MessageSujet: Simine - Les aventures d'une gnome dans un monde de grands   Simine - Les aventures d'une gnome dans un monde de grands EmptyLun 7 Oct - 13:41

Simine - Les aventures d'une gnome dans un monde de grands Screen46

- Le maillon faible -

Ça chauffe.
Ça siffle.
Ça s’agite.
Le prof crie, je panique, je recule.
Boum !
Plus moyen d’entendre ni de sentir quoi que ce soit dans les secondes qui suivirent. A ce moment, je peux seulement voir que je suis propulsée en arrière, et que ma machine explose dans une pluie de boulons et de pièces métalliques. Avant de m’écraser sur le sol métallique, j’utilise maladroitement ma magie, bien qu’à temps pour ralentir ma chute, ce qui fait que je peux au moins retomber sur mes pieds, même en chancelant. Puis je regarde ce que j’ai fait.
Le chauffe-pièce sur lequel je travaillais n’était plus qu’un tas informe de plaques de cuivre, noircies par l’explosion et tombant pitoyablement sur le sol. Des jets de vapeur s’échappent du cadavre agonisant de la machine, avant un dernier couinement indiquant que sa courte vie (d’une durée approximative de vingt minutes) venait de prendre fin. Depuis son estrade, l’instructeur me regardait avec colère, ses cheveux et sa barbe tout ébouriffés, le front plein de sueur.
- Tournevrille ! hurla-t-il. Ça fait le troisième prototype que vous explosez cette semaine ! Il faudrait quand même arrêter un peu, ou vous voulez priver les autres apprentis de sujets d’expérimentation ?!
- Désolée, m’sieur, répondis-je timidement.

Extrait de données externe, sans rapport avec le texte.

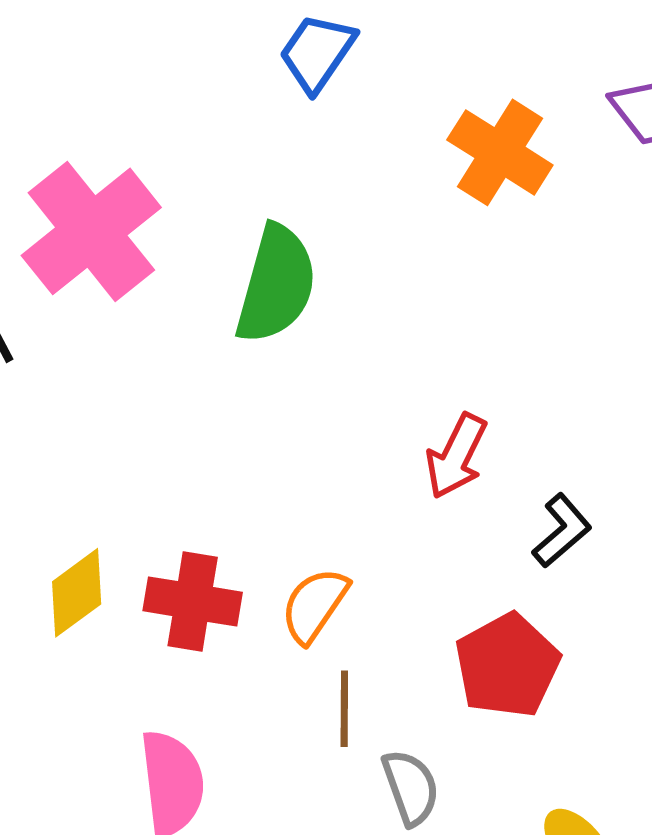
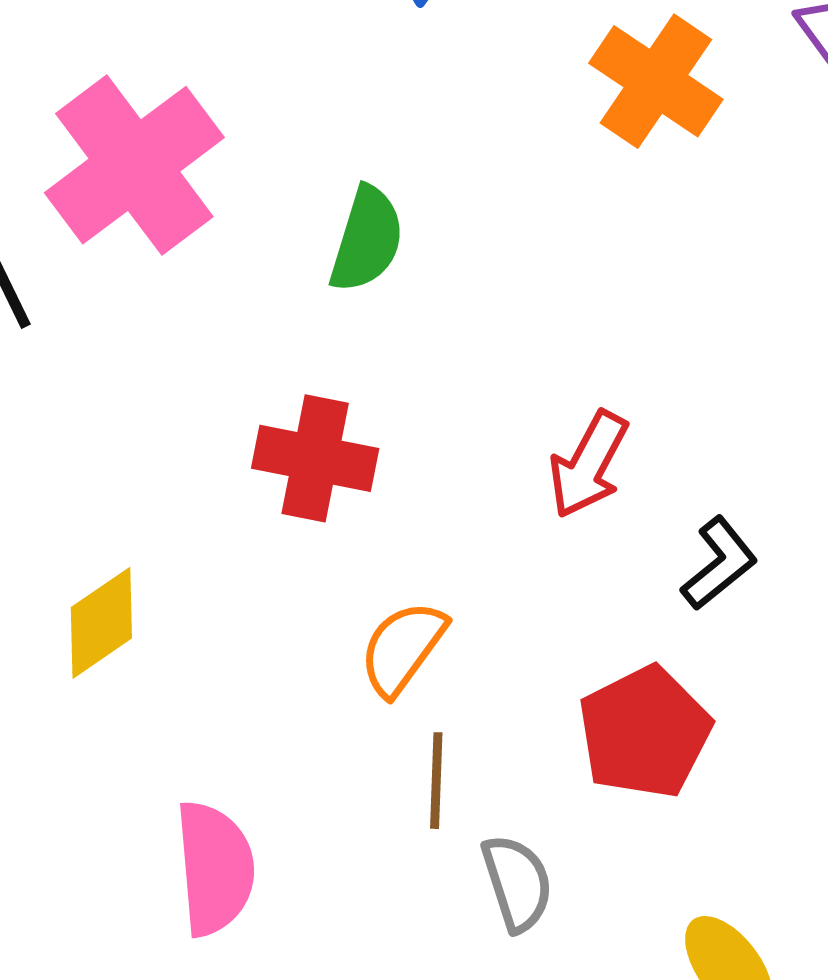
green semicircle: (276, 284) -> (367, 239), size x0.7
red cross: (193, 602) -> (315, 458), moved

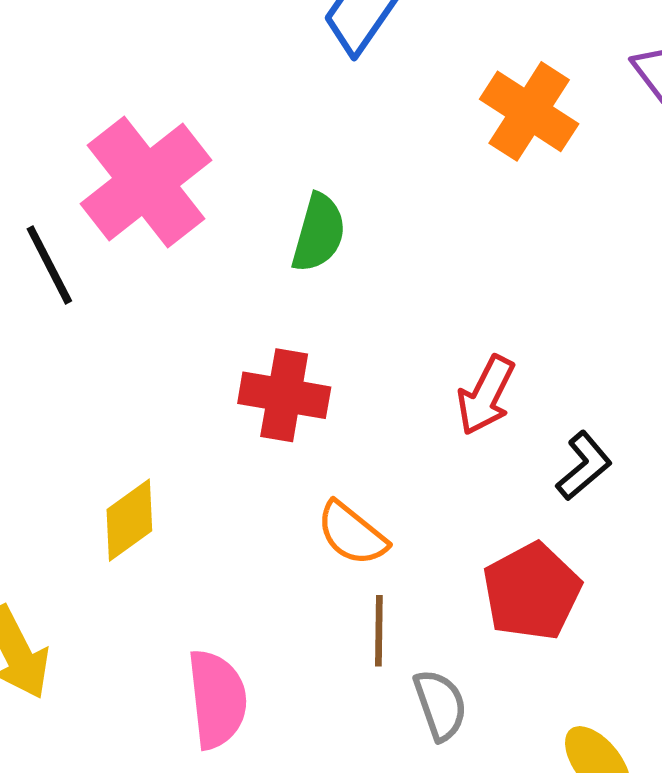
orange semicircle: (403, 648) -> (352, 534), turned -86

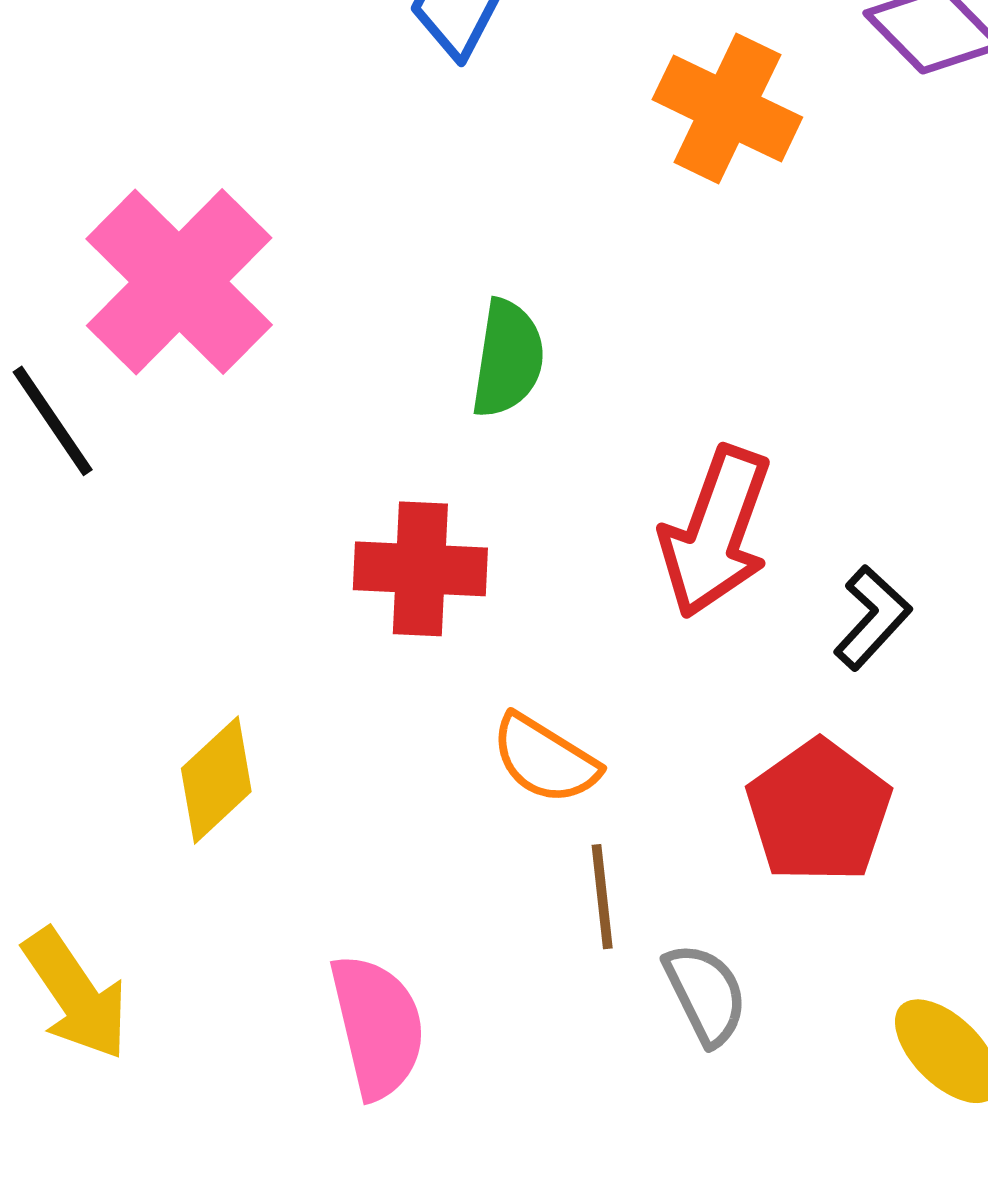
green semicircle: (319, 233) -> (508, 359), moved
red arrow: (486, 395) -> (716, 532), size x1.4

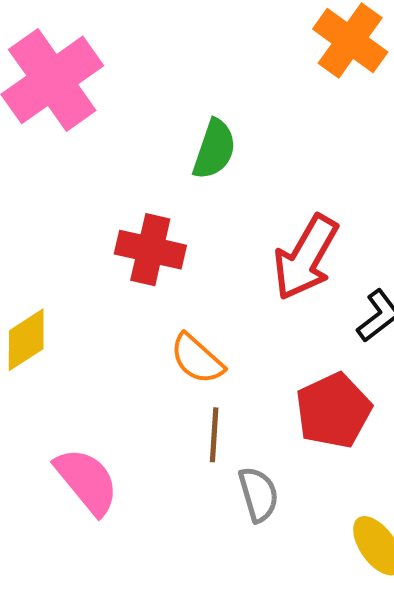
pink semicircle: (378, 1026) -> (87, 481), turned -36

Je crois que c’est la magie qui a déréglé le régulateur.
- Quelle magie ? De feu, encore ? Mais combien de fois devrai-je vous répéter que vous ne devez pas l’utiliser pour les machines à moteur, ça fait sauter tout le carburant ! Encore un miracle que vous surviviez à toutes vos fichues explosions, Tournevrille !
Autour de moi, je pouvais déjà entendre les sempiternels rires de mes jeunes camarades, toujours à répéter la même sentence : “Simine la gobeline !”. Mais je n’étais pas une gobeline, j’étais une gnome. Ce n’était pas parce que je faisais exploser des appareils lors des cours qu’ils devaient à chaque fois m’affubler de ce surnom insultant ! Quoique, et si j’étais vraiment une gobeline, qu’un sortilège mal calculé ou une potion mal dosée avait changée en gnome ?
“Non, ne pense pas à ça Simine ! Si c’était le cas, tu ferais tout sauter volontairement.”
Ma petite voix devait quand même avoir raison. Je n’y étais pour rien si les machines que je construisais... que j’essayais de construire avaient la mauvaise habitude de m’exploser au nez. Tout ce que je voulais, c’était faire quelque chose d’innovant, de spectaculaire, que mes parents soient fiers de moi. Qu’ils puissent dire : “Ça, c’est l’oeuvre d’une vraie Tournevrille”, comme ils avaient l’habitude de le dire à mes frères et soeurs avant moi, dont tous avaient eu leurs diplômes à l’école supérieure d’ingénierie ou y étaient inscrits et figuraient dans le peloton de tête du classement. Hélas, il semblerait qu’il y avait eu un défaut de conception lorsque maman était enceinte de moi. Je n’étais pas aussi douée que les autres de la fratrie. Pas dans l’ingénierie en tout cas. J’avais comme seule consolation d’avoir un don pour la magie quand les autres n’en avaient pas, mais, à mon grand dam, nous étions une famille d’ingénieurs, pas de Mages.
Et si j’étais la seule à échouer lamentablement mes créations mécaniques, ou bien à ne faire que des trucs banals et tellement simples que même un humain pourrait reproduire sans grands efforts, tout cela n’était dû qu’à ma mauvaise volonté.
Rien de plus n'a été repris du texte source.